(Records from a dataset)
______

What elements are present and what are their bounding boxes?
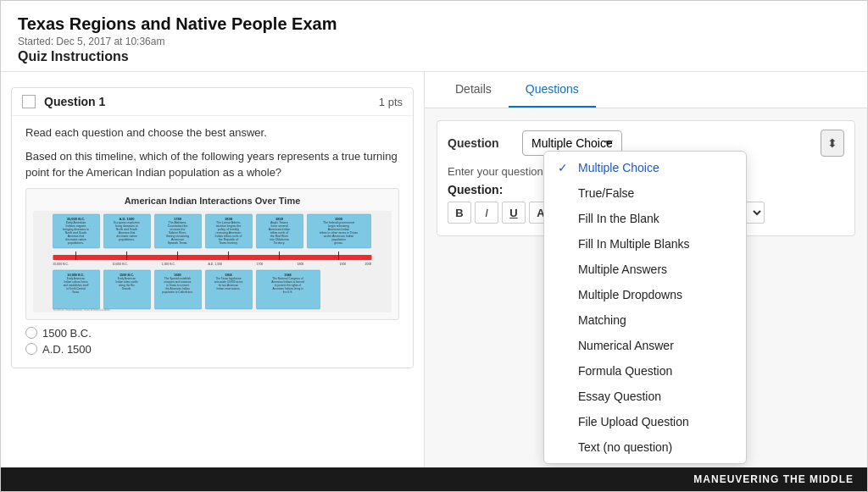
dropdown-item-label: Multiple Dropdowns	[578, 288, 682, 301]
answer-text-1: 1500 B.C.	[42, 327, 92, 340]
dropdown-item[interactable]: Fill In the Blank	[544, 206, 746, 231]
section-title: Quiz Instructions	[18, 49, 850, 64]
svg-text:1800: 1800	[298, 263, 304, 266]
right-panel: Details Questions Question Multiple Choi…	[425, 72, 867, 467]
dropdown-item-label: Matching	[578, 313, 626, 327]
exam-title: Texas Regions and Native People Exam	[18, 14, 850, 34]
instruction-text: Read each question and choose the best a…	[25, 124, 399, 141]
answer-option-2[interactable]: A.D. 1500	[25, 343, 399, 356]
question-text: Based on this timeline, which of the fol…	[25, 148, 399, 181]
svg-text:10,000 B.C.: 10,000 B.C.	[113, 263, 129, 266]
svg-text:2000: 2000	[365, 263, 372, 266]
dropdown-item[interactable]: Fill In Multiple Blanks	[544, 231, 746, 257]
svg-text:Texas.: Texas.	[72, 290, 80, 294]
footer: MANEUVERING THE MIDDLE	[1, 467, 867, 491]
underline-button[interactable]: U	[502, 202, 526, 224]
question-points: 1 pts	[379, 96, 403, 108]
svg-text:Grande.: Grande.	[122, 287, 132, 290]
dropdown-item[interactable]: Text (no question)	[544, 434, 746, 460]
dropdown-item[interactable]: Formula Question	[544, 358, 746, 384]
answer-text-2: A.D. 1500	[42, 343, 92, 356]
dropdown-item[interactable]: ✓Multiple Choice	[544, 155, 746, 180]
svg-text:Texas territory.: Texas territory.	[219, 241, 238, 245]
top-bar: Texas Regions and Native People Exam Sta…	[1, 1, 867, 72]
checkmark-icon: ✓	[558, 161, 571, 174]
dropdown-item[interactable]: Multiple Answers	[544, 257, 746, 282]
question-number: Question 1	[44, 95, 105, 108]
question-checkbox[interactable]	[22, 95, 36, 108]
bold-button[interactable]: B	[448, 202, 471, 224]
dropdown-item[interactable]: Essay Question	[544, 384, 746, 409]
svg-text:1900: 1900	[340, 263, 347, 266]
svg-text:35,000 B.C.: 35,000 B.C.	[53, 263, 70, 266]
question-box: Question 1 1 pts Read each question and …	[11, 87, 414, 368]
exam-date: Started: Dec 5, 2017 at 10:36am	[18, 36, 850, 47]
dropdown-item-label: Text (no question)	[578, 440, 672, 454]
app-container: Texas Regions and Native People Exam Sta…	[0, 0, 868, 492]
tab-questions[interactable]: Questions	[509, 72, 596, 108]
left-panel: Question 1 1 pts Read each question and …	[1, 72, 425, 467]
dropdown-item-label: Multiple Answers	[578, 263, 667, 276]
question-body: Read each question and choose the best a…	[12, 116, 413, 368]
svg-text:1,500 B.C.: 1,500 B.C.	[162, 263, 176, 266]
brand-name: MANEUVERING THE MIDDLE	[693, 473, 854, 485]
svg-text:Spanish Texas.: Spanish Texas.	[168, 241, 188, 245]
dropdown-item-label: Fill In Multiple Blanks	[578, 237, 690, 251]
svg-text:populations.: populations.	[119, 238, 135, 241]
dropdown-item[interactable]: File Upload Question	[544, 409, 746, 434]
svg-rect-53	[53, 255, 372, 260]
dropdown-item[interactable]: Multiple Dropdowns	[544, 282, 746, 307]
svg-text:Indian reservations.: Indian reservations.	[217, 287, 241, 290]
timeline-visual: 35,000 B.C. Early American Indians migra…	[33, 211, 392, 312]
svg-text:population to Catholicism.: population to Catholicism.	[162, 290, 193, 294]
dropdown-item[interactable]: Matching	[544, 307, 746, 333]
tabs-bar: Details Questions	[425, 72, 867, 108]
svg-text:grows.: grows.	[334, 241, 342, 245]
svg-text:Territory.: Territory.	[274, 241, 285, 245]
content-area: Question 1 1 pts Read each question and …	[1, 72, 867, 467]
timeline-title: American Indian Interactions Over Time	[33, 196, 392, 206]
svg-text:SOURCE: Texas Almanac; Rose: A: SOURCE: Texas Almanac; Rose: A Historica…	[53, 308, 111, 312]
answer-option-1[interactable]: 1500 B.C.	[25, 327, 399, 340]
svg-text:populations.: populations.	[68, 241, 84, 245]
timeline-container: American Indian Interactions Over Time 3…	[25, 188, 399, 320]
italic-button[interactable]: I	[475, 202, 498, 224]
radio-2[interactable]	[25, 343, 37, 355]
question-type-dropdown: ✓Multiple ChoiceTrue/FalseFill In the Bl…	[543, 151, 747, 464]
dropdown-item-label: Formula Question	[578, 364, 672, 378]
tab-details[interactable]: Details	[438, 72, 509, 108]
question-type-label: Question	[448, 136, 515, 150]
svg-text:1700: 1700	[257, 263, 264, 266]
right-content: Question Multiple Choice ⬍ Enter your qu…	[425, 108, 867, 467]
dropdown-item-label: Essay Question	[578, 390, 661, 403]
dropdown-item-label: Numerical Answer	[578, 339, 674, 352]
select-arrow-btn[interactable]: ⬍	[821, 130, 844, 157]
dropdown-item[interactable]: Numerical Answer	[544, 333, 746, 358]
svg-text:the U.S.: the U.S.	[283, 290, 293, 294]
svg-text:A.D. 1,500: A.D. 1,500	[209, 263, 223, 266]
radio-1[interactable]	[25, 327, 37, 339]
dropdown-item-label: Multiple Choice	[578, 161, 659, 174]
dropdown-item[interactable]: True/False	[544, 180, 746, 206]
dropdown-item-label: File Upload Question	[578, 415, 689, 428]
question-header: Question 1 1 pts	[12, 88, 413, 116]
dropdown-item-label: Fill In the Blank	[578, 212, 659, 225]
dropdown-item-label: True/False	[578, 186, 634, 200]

______

▶ [EXERCISE DESCRIPTION]
If a line in the records contains the word "Texas", copy it out.

▶ [RESPONSE TO THIS EXERCISE]
exam-title: Texas Regions and Native People Exam	[18, 14, 850, 34]
svg-text:Texas.: Texas.	[72, 290, 80, 294]
svg-text:Texas territory.: Texas territory.	[219, 241, 238, 245]
top-bar: Texas Regions and Native People Exam Sta…	[1, 1, 867, 72]
app-container: Texas Regions and Native People Exam Sta…	[0, 0, 868, 492]
svg-text:Spanish Texas.: Spanish Texas.	[168, 241, 188, 245]
svg-text:SOURCE: Texas Almanac; Rose: A: SOURCE: Texas Almanac; Rose: A Historica…	[53, 308, 111, 312]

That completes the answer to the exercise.